I had a bunch of fun trying to connect the Blitz app with my API. I was getting all sorts of errors and I couldn’t figure out what was happening. Basically, any time I tried to make an API call, the entire Blitz app would completely crash and I’d have to bounce it.
Turns out, I was doing a few things wrong with my error handling. But the thing that tripped me up was I was trying to deconstruct the error parameter in my catch block of the promise.
So here's my code block that makes the API call:
await axios
.post(
URL,
{
token: user.twitterApiToken,
twitter_id: twitterId,
logged_in_user_id: user.twitterId,
},
{
headers: {
Authorization: `Api-Key ${process.env.BACKEND_API_KEY}`,
"Content-Type": "application/json",
},
}
)
.then(({ data }) => {
console.log(data)
})
.catch((err) => {
console.log(err)
error = err
})
That’s the working version.
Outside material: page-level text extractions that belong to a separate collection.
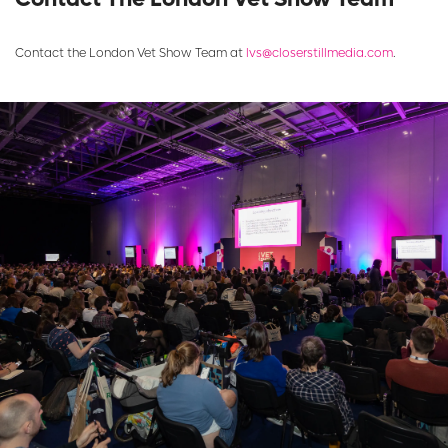
Contact the London Vet Show Team at
lvs@closerstillmedia.com
.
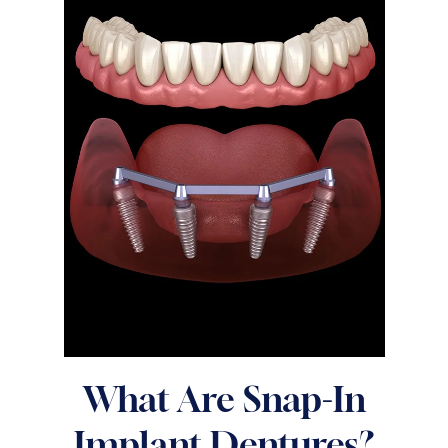
What Are Snap-In
Implant Dentures?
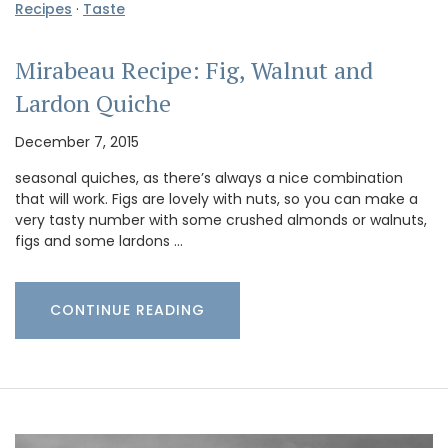
Recipes
·
Taste
Mirabeau Recipe: Fig, Walnut and
Lardon Quiche
December 7, 2015
seasonal quiches, as there’s always a nice combination
that will work. Figs are lovely with nuts, so you can make a
very tasty number with some crushed almonds or walnuts,
figs and some lardons …
CONTINUE READING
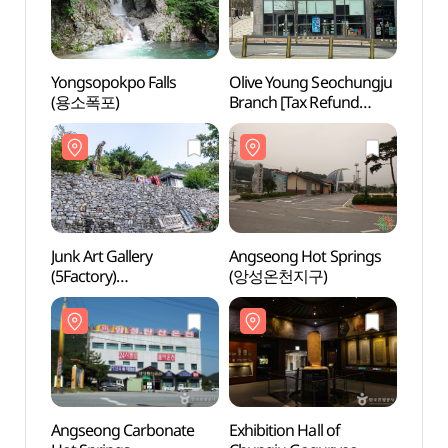
Yongsopokpo Falls
Olive Young Seochungju
Yongs
(용소폭포)
Branch [Tax Refund
(용소
Shop](올리브영
서충주점)
Junk Art Gallery
Angseong Hot Springs
Angse
(5Factory)
(앙성온천지구)
(앙성
정크아트갤러리(오대호
아트팩토리)
Angseong Carbonate
Exhibition Hall of
Exhibi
Here’s the one with the problem:
await axios
.post(
URL,
{
token: user.twitterApiToken,
twitter_id: twitterId,
logged_in_user_id: user.twitterId,
},
{
headers: {
Authorization: `Api-Key ${process.env.BACKEND_API_KEY}`,
"Content-Type": "application/json",
},
}
)
.then(({ data }) => {
console.log(data)
})
.catch(({ err }) => {
console.log(err)
error = err
})
I wasn’t getting anything logged and I couldn’t figure out why. Turns out, those curly braces around ‘err’ were the issue. That was trying to pull out the ‘err’ property of the error and since that didn’t exist, it just kept logging null.
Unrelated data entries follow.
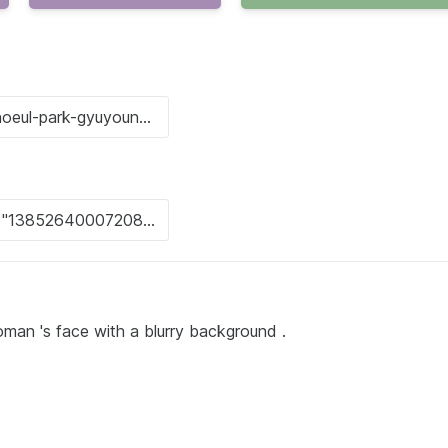
oman 's face with a blurry background .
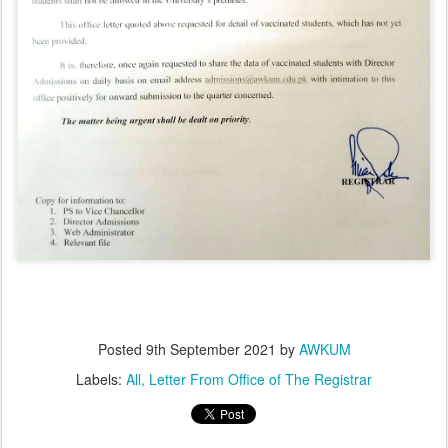
Posted
9th September 2021
by
AWKUM
Labels:
All
Letter From Office of The Registrar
That was one of those hidden errors that are always fun to diagnose. I don’t remember adding them in specifically, I think I just copied it from the then call which pulls the data parameter out. Once I figured that out, I was able to realize that I was getting a 400 from the backend. A little bit of investigating later and I realized I didn’t have the ‘api.feathercrm.io’ added to the ALLOWED_HOSTS list on Django. So it wasn’t allowing me to call anything from that URL. Fixed that and suddenly everything started working!
So now, I’m setting up a list of things that still need to be completed. Then I’ll build a quick Kanban board in Notion and start picking things off throughout the week. Still going to shoot for a week from tomorrow to be live and testing with some beta users and then hopefully a Product Hunt launch the week after. That’s a pretty aggressive time frame, but will hopefully help me prioritize the work that moves the needle the most.
Lesson from this weekend: the little things matter and are really easy to miss. They end up taking more time than you plan for. It’s really easy to overlook things, especially as you gain more experience, because you don’t expect to make those kinds of errors.
And yet, you do. That’s part of software development. Just have to roll with the punches and figure out one problem at a time. Eventually, you’ll get it figured out and working.
Hope you had a great weekend! On a non-programming note, I did plan my weekend around the Columbus Crew game. Which had weather delay after weather delay and eventually started at the same time that I had agreed to take my son to go see Dr. Strange 2. So I completely missed the game, which was apparently a good thing as they ended up losing again. But the movie was excellent and my son loved it! Ok, I loved it too. Dr Strange is one of my favorite Marvel characters.